Ela detalha como o neoliberalismo agressivo e a economia do sem contato transformaram o ato de viver em sociedade em uma série de transações isoladas.
O conceito central de Hertz gira em torno da atomização do indivíduo (conceito sociológico que descreve o processo pelo qual os membros de uma sociedade perdem seus laços orgânicos de comunidade e se tornam unidades isoladas, como “átomos” que flutuam sem conexão uns com os outros).

Ela descreve com precisão a ascensão de uma infraestrutura que lucra com a ausência de interação humana real, desde os caixas de autoatendimento que eliminam conversas casuais até a arquitetura urbana desenhada para impedir o convívio em espaços públicos.
Para a autora, essa erosão dos laços de proximidade criou um vácuo emocional que agora é preenchido pelo consumo desenfreado e pelo ressurgimento de movimentos políticos extremistas, os quais oferecem um falso senso de pertencimento a pessoas que se sentem invisíveis para o sistema.
A narrativa de Hertz encontra um reflexo assustador e provocativo na ficção contemporânea, especialmente na série “Pluribus”, do serviço Apple TV+.

Criada por Vince Gilligan e protagonizada por Rhea Seehorn, a produção imagina um cenário onde um vírus extraterrestre força a humanidade a uma consciência coletiva denominada O Ingresso.
Enquanto o livro de Hertz analisa a dor do isolamento, Pluribus explora o horror da solução extrema.
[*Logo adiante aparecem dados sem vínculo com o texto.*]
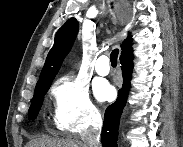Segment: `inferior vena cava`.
Wrapping results in <instances>:
<instances>
[{
    "label": "inferior vena cava",
    "mask_w": 183,
    "mask_h": 147,
    "mask_svg": "<svg viewBox=\"0 0 183 147\" xmlns=\"http://www.w3.org/2000/svg\"><path fill=\"white\" fill-rule=\"evenodd\" d=\"M101 128L102 118L99 113L94 114L92 117L91 126L81 135L86 147H99Z\"/></svg>",
    "instance_id": "1"
}]
</instances>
Na série, a personagem Carol Sturka luta para manter sua individualidade em um mundo onde a solidão foi erradicada através da extinção do eu. A conexão entre as duas obras reside no questionamento sobre o preço da conexão: enquanto Hertz alerta para a desumanização causada pela falta de contato, a série da Apple ilustra que a perda da capacidade de estar só também é uma forma de aniquilação da liberdade humana.
A profundidade de “O Século da Solidão” permite diálogos diretos com outros pilares da literatura sociológica recente. É impossível ignorar a influência de “Juntos”, obra do médico Vivek Murthy, que trata a solidão como uma epidemia de saúde pública com danos físicos comparáveis ao tabagismo.
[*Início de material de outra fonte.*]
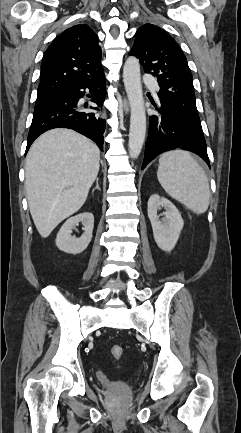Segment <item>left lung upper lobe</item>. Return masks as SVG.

Da mesma forma, o trabalho de Sherry Turkle em “Sozinhos Juntos” complementa a visão de Hertz ao analisar como as redes sociais criam uma ilusão de companhia que na verdade esgota nossa capacidade de empatia.
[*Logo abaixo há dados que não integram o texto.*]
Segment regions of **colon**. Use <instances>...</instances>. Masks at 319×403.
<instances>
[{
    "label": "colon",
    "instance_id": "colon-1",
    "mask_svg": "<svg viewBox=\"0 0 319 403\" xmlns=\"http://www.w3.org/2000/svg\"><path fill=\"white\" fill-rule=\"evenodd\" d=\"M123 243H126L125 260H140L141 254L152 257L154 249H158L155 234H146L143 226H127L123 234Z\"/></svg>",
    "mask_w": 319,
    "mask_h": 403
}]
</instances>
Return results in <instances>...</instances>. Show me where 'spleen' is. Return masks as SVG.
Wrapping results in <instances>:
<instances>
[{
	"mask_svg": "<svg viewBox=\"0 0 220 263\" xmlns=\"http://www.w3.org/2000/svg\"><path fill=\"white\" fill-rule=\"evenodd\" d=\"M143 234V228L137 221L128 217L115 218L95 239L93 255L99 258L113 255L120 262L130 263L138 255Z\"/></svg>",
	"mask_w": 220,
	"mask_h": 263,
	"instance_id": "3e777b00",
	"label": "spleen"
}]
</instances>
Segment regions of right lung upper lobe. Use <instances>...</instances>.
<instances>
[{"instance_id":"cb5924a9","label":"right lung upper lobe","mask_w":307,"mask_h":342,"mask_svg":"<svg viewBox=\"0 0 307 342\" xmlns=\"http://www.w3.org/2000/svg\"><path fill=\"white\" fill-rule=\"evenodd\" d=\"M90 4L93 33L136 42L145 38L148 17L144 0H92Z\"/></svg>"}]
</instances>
Hertz, no entanto, vai além ao politizar o debate, afirmando que a cura para este mal não está apenas no detox digital, mas na reconstrução de instituições que valorizem o cuidado e a presença física.
Em última análise, o livro de Noreena Hertz e produções como “Pluribus” servem como espelhos complementares para a sociedade de 2026. Um aponta para o abismo da desconexão capitalista, enquanto o outro dramatiza o perigo de uma coletividade forçada que ignora a complexidade do indivíduo.
Juntas, essas obras sugerem que o desafio deste século não é apenas encontrar formas de estarmos conectados, mas sim redescobrir como podemos ser humanos juntos sem sacrificar a essência que nos torna únicos.